Thursday, January 31, 2019

The Golden Gate Trail

Tuesday we hiked up the trail from our house that goes up to a saddle where you can look across the scenery.  Jim wanted to see where the Golden Gate trail went.  It branches off from the saddle. We were there, where the pin is. 


Looking at the map, notice where the yellow trail (Yetman) intersects with the burgundy trail (Sarasota).  That's the general area we're scouting trails to from the house.  If that sentence makes no sense, see the previous post.  It's interesting how many trails are not on this map.  Anyway, we could see the intersection as we continued up on the trail to the saddle.




The brittle bush is in bloom.  Those are the yellow flowers.  It's everywhere.


Still on the Golden Gate Trail.  Looking down you can see the road that goes over Gates Pass.  We used to ride that on our bikes.  It's really steep, and one must have faith that the cars you're holding up won't kill you.


There is the parking lot for the Yetman trail head.  It's not very big, and has been made even smaller by an RV parked there.  They're supposed to use the pullouts down the hill.  Bad RV!  After a little longer, we turned around.  I think next time we're going to park down there and come up to the Golden Gate trail from there.  It's a lot closer than the house.  Rumor has it that the trail goes down to a pull out, but we'll have to investigate that further.
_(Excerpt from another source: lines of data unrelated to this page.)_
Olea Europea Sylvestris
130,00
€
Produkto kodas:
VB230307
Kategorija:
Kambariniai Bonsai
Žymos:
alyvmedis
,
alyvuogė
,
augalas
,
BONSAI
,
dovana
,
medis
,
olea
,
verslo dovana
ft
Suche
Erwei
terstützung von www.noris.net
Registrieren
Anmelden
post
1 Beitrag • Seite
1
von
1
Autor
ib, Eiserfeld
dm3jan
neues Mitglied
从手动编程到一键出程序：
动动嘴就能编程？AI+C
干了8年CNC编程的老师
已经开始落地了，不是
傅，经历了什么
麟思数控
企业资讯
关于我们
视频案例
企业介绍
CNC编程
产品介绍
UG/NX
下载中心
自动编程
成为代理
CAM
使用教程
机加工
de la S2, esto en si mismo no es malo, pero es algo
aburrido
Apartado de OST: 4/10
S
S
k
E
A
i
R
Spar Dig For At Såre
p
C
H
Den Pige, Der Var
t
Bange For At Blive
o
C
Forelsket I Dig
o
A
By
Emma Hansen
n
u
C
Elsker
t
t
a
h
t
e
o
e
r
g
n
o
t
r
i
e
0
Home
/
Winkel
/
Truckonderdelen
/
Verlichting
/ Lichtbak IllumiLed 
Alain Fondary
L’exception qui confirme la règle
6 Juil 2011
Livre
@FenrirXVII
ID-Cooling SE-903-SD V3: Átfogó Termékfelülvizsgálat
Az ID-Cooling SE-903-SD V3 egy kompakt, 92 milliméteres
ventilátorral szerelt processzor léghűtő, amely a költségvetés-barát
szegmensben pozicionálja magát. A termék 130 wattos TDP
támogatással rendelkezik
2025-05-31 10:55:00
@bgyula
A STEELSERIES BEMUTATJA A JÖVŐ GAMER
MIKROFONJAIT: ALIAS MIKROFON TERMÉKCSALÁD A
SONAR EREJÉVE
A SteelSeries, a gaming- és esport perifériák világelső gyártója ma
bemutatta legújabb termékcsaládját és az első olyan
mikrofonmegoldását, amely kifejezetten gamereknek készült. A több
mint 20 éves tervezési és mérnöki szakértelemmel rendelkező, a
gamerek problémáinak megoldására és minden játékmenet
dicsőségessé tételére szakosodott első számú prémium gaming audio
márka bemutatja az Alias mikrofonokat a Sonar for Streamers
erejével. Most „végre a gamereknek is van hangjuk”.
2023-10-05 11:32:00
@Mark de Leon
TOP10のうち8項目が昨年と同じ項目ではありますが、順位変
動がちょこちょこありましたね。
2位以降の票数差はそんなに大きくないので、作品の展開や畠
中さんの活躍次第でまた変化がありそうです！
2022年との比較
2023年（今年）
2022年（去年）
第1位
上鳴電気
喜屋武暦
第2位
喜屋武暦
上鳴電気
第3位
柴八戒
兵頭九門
Today we parked at the ball fields and rode north.  We pulled in to St. Phillip's Plaza to look for the Pedego electric bike rental store.  We couldn't find it, maybe next time.  They're right off the Rillito trail, and I'll bet they're renting them to people who are going to take them out on the trail.  Motors are forbidden on the trail, new signs are up on the subject.

It's a pretty shopping area.  That building houses a modern Mexican restaurant, Reforma, with tequila and mescal also written on the building.  There are a bunch of bars and restaurants there.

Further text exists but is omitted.